The main objectives of our study were to collate the risk factors for SCD in specific patient groups as mentioned previously. These risk factors were to be used as a guide to help in determining high-risk patients that may benefit from WCD therapy. This to the best of our knowledge is the first attempt made at collating risk factors for SCD for various conditions in one place. This should help future studies to build on this data and hopefully give rise to risk calculators for SCD in these and many more conditions.

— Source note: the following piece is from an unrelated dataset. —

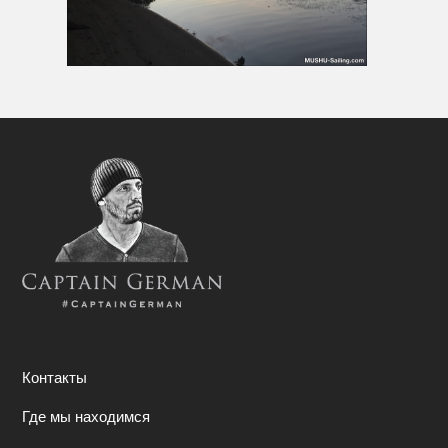
Контакты
Где мы находимся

We performed a literature search on PubMed. The studies were then selected according to whether they met the inclusion criteria for our review article. The inclusion criteria were any study that reported risk factors for SCD in patients with LVSD, LQTS, HCM or post MI. There was no restriction on age, gender, geographical area or date of publication. Studies had to be reported in English. Any studies where the risk of SCD was not quantified by either a hazard ratio, odds ratio or relative risk were excluded. The relevant risk factors for SCD in the 4 main conditions were then collected and tabulated in table format.

We collected a large number of risk factors for SCD in all 4 patients groups. These risk factors provide a robust method of assessing a patients risk for SCD. The study also looked at several WCD studies which showed that WCD were effective at terminating VT/VF but were limited in their effectiveness by patient compliance.

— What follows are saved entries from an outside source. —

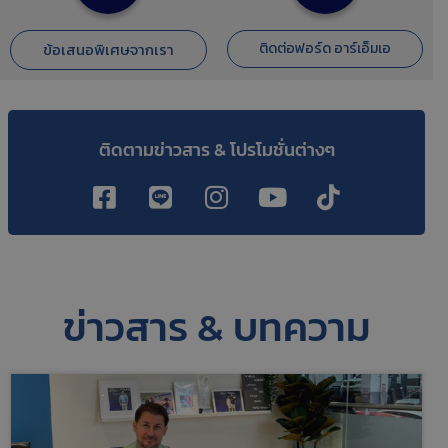
ข้อเสนอพิเศษจากเรา​
ติดต่อฟอร์ด อาร์เอ็มเอ
ติดตามข่าวสาร & โปรโมชั่นต่างๆ
ข่าวสาร & บทความ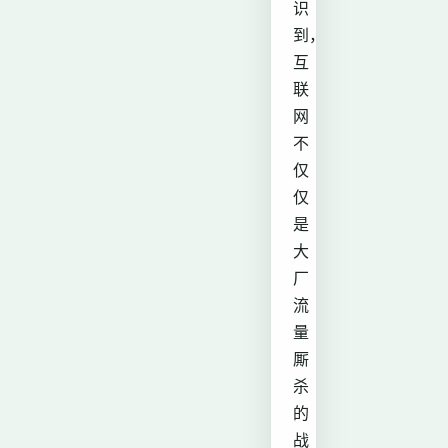
识
到，
互
联
网
不
仅
仅
是
大
厂
流
量
厮
杀
的
战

This review shows that there are many risk factors for SCD that to the best of our knowledge have never been compiled together in one place such as this study has done. We also show that WCD are effective therapies for ventricular tachycardia/ventricular fibrillation, but are limited by patient compliance.

This should help in the development of more precise risk calculators for sudden cardiac death such as the existing risk calculator for HCM. This should also help select patients who may benefit from WCD.

This study demonstrates the wealth of data present that could be used to create precise risk calculators for SCD. These risk calculators could be used to determine patients at high risk for SCD. It could be used to select which patients need an ICD and which could benefit from a WCD. Further study should be in the form of a meta-analysis to allow this area of research to move forward.